This chocolate protein chia pudding is a close relative of my blended chocolate chia pudding. I wanted to dedicate a space to it in it’s entirety, though, because there are a few things we need to change and discuss. With that all said, this is my absolute favourite way to get protein in at the same time as fibre (while it tastes like a treat, no less).

Chocolate protein chia pudding

This chocolate protein chia pudding is flavoured with cocoa and sweetened with maple syrup. Unlike a number of protein chia puddings, this one is blended. Why? it gives your pudding a literal pudding like texture and makes it taste like far more of a treat.
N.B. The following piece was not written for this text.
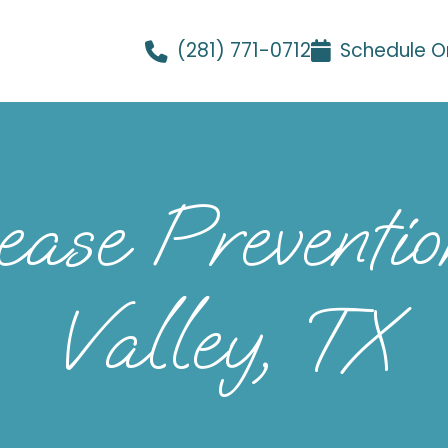
(281) 771-0712
Schedule O
se Prevention
Valley, TX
Honestly (protein brand dependent) this tricks me into thinking I have had a little lunch dessert.

The pudding (with the ingredients I have used, more on this below) contains approximately 37g protein and 8.5g fibre per serve. I don’t count calories but you can input the ingredients into My Fitness Pal if that is something of interest.

There are plenty of ways to up the protein content and adjust this pudding to your needs. It is gluten free and low FODMAP (more below) but can also be dairy free/vegan and nut free.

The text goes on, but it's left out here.